Gerta had proven a tougher negotiator than Orin, securing from Daphne a fat, incentive-laden contract and a small equity stake in the company to boot. Daphne’s uncle was no match for Gerta either. The haggling was impassioned but fruitless, and within a few minutes an ashen-faced Bosphorous Clark left the courtroom with a cheque for one million shekels and no clear idea of what to do next. In the months and years that followed, Daphne and Gerta turned Barclay & Clark from a prosperous backwater business into the largest insurer of women in their sector of the Galaxy. Within five years they sold the company for an undisclosed sum, and Gerta built an enormously opulent villa on the site of the old Bennett Insurance building.

As for Orin, the sale of the spaceboat paid most of his debts and the balance of Stapleford’s premium took care of the rest.
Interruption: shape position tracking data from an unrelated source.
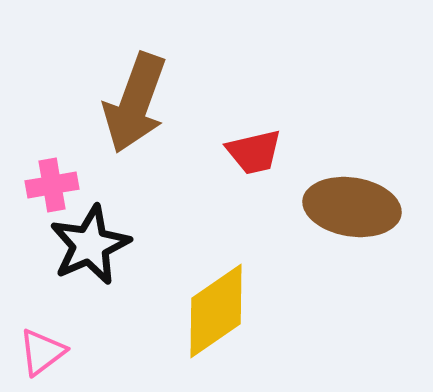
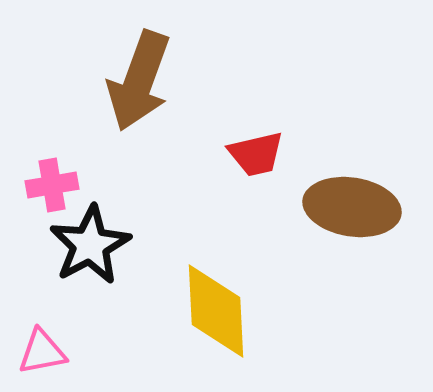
brown arrow: moved 4 px right, 22 px up
red trapezoid: moved 2 px right, 2 px down
black star: rotated 4 degrees counterclockwise
yellow diamond: rotated 58 degrees counterclockwise
pink triangle: rotated 26 degrees clockwise
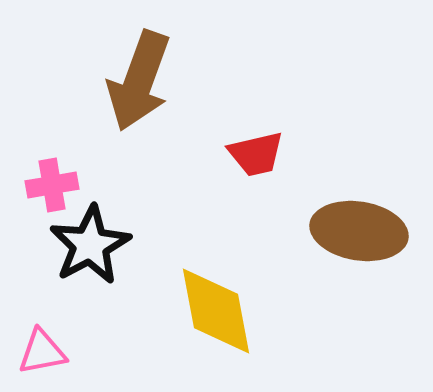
brown ellipse: moved 7 px right, 24 px down
yellow diamond: rotated 8 degrees counterclockwise
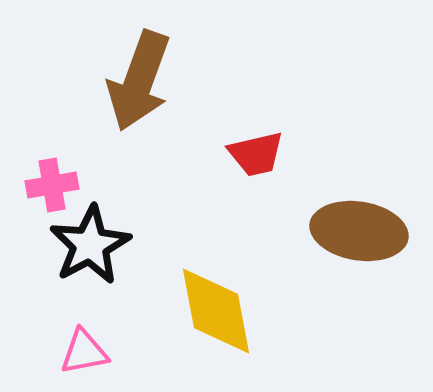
pink triangle: moved 42 px right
Thus relieved of his creditors, he resolved to stop working altogether and take up writing instead.

He spent several months turning Hartman’s as-yet unsold space pirate novel into a screenplay, and the two were pleasantly surprised when it was optioned by a small Onarian film company. The option fee, however, wasn’t quite enough to cover the cost of the party they threw to celebrate.

Still, flushed with success if not currency, Orin and Hartman hired a literary agent. They promptly ignored her advice by starting work on their next project, a novel about Reynoldo Bennekoffsky, Swashbuckling Interstellar Insurance Agent.

“You’re wasting your time!” the agent declared, “no one wants to read about an insurance salesman!” But Orin pressed on regardless. It was, he had learned, a big Galaxy out there, and you never knew what might happen. You just never knew.